Minimum Housing Code

City manager speaks at public meet to prep citizens for Tuesday council meeting and housing code talks


Mineral Wells Index

— By CHRIS AGEE



City Manager Lance Howerton Wednesday addressed dozens of local property owners to discuss a proposed minimum housing code for Mineral Wells residences.

Howerton said he first presented a copy of the 2006 International Property Maintenance Code – which would serve as the basis for the local code – to city council members in November. He explained Mineral Wells Area Chamber of Commerce staff recommended a public forum prior to next Tuesday's council meeting, which will include this issue as an agenda item.

"We don't even know if a majority of city council wants to take this on," he said, inviting those with an opinion on the matter to attend the upcoming meeting and voice their support or concerns.

To begin the forum, Howerton presented a slide show depicting a "representative sample" of dilapidated structures throughout the city. "Our housing stock is significantly older than you will find in many other communities," he said, citing a dearth of new development over recent decades and the excess housing that resulted after Fort Wolters closed as contributing factors.

He said the proliferation of such properties can have negative results beyond neighborhood blight. With a lower property tax base, Howerton explained, the city is forced to levy higher tax rates to make up the difference.

Residents are living in substandard conditions, he added, and the presence of such structures contributes to an overall negative community image.

Through implementation of a minimum housing code, Howerton said Mineral Wells will experience a beautified appearance, stabilized neighborhoods, and improved living conditions.
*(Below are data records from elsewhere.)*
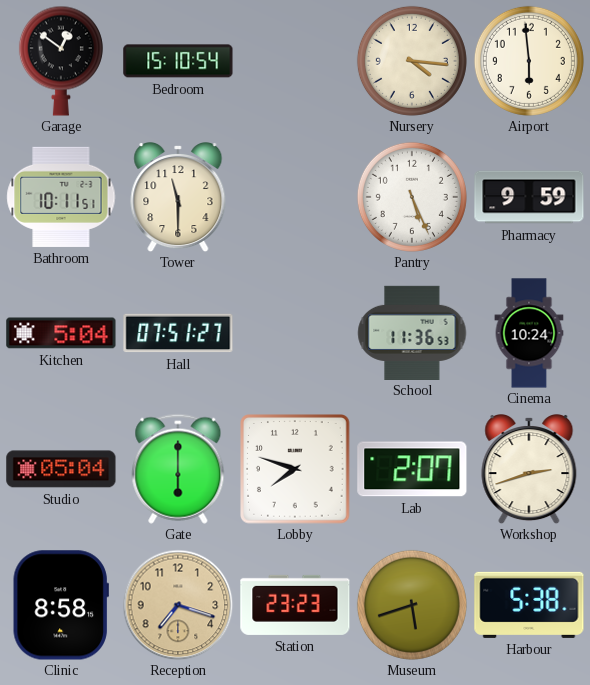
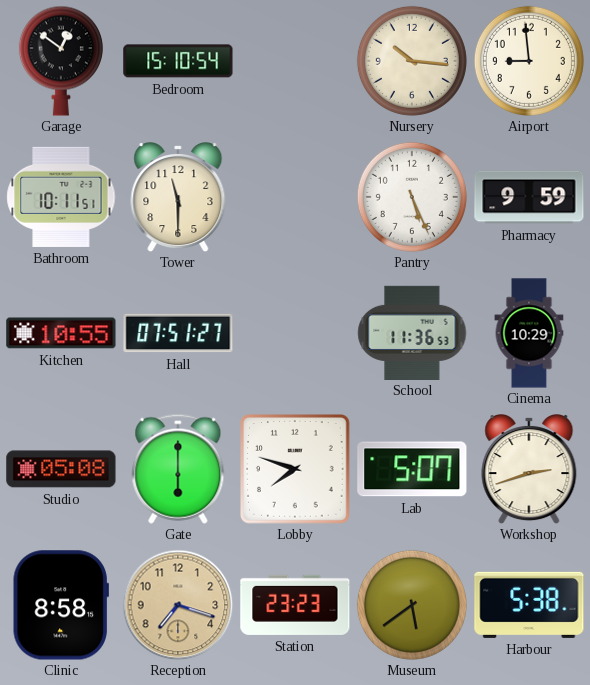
Nursery: 4:16 -> 10:16
Airport: 5:59 -> 8:59
Kitchen: 5:04 -> 10:55
Cinema: 10:24 -> 10:29
Studio: 05:04 -> 05:08
Lab: 2:07 -> 5:07
Museum: 5:42 -> 5:39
Currently, he noted, the city can only address these issues through building codes for new construction and a dangerous buildings and structures code that applies to buildings that are often condemned and demolished at taxpayer expense.

"We're addressing new construction; we're addressing derelict structures," Howerton said. "We don't have anything in the middle."

He said Building Official Robert Turk and city staff looked at codes from other regional cities and recognized most enforcement is geared toward rental properties. The city does not want to target those in owner-occupied residences who cannot afford to make repairs, he explained.



"Our objective is not to run someone out of their home," he said.

Howerton presented his proposal to adopt the code with local amendments, including the establishment of a board of appeals. In implementing that code, Howerton recommended continued monitoring of deteriorated residences, the establishment of an occupancy certification process for one- and two-family rental properties, and a permitting process for multifamily rental properties, motels and hotels.

He also shared suggestions about the certification process, though he stated the entire issue is in the proposal stage and any details can be altered to better fit the community.

The code would only look at issues of habitability, including the inspection of walls, doors, windows and smoke detectors. The code will also ensure residences are free from insect or rodent infestations and all electrical, mechanical and plumbing systems are functional.

Howerton addressed one concern about franchised hotel chains being subjected to the code despite the fact they undergo corporate inspections on a regular basis.

He said the code could be amended to allow franchise properties to be exempted in certain cases.

"We do have other properties that are independently owned and operated," he added, noting some of those structures have been the subject of prior complaints.

Turk assured one attendee the city will not unfairly target rental property owners should tenants begin calling with frivolous complaints. He said staff will only act on basic safety and operation concerns.

"We just want to make sure things are working [and] the ceiling's not falling down," Howerton said.

He said the city can deal with any noncompliance through citations, fines and, in extreme cases, even jail time. He added his recommendation that the city's code make room for flexibility instead of creating a contingency for any possible situation.

City council will address this issue during its regular meeting Tuesday at 6:30 p.m.